→ **Task directions**
Find the string "日签订了一份设备租赁合同" in the records. Copy each line that has it.

Saved data entries:
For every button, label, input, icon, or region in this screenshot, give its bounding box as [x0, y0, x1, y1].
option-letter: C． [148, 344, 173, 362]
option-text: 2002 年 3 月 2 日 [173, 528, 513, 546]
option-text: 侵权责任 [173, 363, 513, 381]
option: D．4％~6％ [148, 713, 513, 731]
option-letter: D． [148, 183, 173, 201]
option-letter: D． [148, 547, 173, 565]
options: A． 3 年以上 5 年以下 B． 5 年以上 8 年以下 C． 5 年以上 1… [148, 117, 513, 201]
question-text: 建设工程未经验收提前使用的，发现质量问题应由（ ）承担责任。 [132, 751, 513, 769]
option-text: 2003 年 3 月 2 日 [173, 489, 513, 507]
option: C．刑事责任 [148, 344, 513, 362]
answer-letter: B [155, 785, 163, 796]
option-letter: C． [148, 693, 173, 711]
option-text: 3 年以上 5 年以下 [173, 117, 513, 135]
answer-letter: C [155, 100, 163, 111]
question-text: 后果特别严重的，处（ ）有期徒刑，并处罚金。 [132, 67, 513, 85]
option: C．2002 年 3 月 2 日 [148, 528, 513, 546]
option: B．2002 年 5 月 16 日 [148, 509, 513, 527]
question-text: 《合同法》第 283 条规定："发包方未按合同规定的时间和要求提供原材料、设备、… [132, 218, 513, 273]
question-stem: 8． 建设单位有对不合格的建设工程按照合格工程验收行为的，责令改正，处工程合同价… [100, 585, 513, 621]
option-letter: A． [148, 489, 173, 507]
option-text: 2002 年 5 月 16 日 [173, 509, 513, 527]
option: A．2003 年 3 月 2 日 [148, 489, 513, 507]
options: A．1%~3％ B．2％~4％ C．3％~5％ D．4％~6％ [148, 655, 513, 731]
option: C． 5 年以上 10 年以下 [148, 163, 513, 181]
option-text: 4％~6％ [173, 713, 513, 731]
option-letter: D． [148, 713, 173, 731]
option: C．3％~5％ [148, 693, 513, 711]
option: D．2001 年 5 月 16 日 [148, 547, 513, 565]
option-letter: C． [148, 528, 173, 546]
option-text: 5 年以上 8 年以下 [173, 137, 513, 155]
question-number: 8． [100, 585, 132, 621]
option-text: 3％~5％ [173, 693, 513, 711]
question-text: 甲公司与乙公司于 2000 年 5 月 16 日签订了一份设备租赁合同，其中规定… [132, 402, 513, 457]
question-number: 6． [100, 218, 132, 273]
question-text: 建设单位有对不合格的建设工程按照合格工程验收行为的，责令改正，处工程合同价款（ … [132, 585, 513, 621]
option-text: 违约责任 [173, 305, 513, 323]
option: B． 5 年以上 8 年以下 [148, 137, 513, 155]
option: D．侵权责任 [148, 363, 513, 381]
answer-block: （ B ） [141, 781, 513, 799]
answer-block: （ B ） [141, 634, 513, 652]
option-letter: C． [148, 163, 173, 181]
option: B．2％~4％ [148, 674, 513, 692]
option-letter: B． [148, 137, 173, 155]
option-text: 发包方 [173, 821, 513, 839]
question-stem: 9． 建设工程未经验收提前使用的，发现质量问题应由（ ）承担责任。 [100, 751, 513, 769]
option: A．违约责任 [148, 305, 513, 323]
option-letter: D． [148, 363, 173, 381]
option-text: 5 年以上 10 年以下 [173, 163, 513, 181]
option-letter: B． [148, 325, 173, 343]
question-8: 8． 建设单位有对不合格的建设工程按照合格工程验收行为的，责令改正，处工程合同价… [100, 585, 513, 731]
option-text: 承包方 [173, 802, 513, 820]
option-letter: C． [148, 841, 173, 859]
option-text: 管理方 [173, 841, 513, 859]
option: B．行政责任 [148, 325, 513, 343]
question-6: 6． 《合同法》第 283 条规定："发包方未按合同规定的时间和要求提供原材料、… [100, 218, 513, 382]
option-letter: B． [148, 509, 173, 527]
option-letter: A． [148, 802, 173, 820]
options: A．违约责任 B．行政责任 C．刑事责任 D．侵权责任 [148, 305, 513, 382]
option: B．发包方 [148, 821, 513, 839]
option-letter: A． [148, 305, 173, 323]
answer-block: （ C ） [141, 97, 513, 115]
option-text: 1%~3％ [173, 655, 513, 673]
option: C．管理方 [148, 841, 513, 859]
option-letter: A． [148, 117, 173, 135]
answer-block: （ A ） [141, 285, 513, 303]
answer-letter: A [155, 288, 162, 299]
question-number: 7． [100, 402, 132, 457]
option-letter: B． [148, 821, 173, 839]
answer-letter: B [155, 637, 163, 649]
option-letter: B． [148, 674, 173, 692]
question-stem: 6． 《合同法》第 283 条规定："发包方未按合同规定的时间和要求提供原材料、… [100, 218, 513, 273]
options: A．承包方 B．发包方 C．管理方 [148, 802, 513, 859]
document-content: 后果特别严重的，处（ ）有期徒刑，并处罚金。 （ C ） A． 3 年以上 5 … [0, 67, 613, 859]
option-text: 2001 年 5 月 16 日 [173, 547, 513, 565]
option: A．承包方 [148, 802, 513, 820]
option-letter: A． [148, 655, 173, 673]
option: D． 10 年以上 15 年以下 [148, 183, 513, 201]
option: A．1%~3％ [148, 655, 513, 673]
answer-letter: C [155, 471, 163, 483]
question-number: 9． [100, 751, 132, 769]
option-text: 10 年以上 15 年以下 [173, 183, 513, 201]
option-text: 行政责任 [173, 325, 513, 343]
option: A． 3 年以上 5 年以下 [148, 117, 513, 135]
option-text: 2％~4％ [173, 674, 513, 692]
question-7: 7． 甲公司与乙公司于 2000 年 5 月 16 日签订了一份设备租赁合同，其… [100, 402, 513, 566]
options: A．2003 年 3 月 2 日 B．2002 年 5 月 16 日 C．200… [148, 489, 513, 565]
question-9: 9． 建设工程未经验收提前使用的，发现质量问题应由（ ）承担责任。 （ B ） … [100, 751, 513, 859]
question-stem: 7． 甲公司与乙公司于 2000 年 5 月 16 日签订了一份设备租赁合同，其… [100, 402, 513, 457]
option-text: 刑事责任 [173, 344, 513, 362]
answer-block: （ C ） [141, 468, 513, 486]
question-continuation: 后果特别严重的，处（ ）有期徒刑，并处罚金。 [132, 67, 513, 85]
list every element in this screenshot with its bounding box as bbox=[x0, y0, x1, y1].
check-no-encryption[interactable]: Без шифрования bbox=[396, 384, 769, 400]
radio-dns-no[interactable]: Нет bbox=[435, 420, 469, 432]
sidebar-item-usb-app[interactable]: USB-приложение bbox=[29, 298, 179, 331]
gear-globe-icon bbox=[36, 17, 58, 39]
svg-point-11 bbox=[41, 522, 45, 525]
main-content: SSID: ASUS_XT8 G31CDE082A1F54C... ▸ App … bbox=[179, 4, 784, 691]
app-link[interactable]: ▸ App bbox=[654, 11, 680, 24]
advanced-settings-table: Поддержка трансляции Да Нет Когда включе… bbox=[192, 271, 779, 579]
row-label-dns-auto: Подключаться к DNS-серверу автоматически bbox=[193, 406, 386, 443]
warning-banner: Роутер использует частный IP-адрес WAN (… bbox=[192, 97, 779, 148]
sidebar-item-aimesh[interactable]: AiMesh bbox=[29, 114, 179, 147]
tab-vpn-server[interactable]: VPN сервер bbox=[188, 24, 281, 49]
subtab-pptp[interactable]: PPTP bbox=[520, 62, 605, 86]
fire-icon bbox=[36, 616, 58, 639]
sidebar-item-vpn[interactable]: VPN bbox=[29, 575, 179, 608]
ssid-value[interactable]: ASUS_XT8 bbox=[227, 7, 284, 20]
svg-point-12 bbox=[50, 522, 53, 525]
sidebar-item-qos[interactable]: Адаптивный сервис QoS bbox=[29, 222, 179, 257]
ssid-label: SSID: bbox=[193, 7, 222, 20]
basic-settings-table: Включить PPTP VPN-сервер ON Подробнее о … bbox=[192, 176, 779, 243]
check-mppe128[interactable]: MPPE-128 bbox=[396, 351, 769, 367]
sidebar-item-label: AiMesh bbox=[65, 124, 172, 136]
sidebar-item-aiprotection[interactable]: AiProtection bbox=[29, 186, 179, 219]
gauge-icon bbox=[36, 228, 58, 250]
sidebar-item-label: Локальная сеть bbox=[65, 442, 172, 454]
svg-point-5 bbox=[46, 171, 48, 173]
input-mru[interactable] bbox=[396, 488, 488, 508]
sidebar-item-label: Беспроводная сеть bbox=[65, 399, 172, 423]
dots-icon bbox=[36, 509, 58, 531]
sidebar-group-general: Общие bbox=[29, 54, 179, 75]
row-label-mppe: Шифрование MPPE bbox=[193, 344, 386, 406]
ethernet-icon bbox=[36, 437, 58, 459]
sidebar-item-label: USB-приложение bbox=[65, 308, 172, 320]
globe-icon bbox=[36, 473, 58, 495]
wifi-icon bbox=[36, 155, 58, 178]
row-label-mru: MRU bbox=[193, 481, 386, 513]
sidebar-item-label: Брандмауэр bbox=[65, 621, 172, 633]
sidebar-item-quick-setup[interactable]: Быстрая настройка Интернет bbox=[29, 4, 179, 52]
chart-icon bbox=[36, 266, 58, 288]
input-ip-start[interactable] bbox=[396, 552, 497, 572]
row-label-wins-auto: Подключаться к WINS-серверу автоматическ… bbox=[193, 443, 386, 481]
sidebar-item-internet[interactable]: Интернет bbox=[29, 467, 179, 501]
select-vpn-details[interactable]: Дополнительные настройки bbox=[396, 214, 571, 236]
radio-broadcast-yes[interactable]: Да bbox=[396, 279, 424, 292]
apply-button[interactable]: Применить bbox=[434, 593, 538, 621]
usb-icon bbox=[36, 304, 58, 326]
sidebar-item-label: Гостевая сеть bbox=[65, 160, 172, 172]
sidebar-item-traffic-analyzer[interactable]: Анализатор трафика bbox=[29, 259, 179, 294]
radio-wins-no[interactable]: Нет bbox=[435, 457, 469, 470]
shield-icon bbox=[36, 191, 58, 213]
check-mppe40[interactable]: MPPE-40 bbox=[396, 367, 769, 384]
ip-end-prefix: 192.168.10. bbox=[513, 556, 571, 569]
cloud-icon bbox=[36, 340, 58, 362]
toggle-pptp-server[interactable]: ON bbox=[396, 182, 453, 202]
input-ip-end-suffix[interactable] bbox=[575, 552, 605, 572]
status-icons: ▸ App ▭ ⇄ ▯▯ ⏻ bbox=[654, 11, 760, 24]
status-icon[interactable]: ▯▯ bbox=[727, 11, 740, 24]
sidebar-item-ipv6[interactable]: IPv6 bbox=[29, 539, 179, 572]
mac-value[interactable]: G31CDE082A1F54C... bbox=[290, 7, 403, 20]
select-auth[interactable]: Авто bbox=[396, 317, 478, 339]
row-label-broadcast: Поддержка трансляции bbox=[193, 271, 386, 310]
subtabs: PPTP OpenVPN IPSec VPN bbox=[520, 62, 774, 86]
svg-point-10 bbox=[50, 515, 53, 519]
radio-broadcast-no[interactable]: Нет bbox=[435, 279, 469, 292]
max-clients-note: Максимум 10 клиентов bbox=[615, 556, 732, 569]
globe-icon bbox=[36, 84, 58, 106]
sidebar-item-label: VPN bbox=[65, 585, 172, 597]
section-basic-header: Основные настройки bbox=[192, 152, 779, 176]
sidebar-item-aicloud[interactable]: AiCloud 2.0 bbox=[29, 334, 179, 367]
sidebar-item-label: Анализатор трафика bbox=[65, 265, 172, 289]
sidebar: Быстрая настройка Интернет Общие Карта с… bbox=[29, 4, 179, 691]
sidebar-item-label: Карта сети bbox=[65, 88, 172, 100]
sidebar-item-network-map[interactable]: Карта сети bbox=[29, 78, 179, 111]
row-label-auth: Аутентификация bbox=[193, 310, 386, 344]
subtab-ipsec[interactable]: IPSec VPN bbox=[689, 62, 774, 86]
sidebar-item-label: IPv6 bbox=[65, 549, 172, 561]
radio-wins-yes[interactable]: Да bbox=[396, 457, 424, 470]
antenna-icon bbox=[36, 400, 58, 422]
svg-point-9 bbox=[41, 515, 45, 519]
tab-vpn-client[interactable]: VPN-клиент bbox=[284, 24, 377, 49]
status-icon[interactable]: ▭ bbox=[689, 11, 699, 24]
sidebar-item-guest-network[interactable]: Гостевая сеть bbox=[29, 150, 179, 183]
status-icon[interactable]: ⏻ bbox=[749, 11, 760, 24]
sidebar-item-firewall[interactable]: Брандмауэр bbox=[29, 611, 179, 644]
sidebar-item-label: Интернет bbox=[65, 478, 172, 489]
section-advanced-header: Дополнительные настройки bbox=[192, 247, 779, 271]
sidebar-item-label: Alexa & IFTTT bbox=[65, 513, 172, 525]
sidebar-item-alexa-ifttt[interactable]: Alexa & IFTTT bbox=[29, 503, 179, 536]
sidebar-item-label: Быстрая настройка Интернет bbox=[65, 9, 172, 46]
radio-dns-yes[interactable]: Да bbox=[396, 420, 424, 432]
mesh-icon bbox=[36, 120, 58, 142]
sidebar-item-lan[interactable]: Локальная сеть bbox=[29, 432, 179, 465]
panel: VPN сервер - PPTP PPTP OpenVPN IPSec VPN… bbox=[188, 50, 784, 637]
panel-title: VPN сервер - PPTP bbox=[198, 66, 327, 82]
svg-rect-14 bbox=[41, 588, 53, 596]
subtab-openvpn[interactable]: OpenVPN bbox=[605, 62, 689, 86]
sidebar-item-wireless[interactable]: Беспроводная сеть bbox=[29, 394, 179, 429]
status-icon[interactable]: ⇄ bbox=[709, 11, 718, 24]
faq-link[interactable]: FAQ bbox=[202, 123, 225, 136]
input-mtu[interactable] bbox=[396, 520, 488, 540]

→ **Exercise solution**
question-text: 甲公司与乙公司于 2000 年 5 月 16 日签订了一份设备租赁合同，其中规定… [132, 402, 513, 457]
question-7: 7． 甲公司与乙公司于 2000 年 5 月 16 日签订了一份设备租赁合同，其… [100, 402, 513, 566]
question-stem: 7． 甲公司与乙公司于 2000 年 5 月 16 日签订了一份设备租赁合同，其… [100, 402, 513, 457]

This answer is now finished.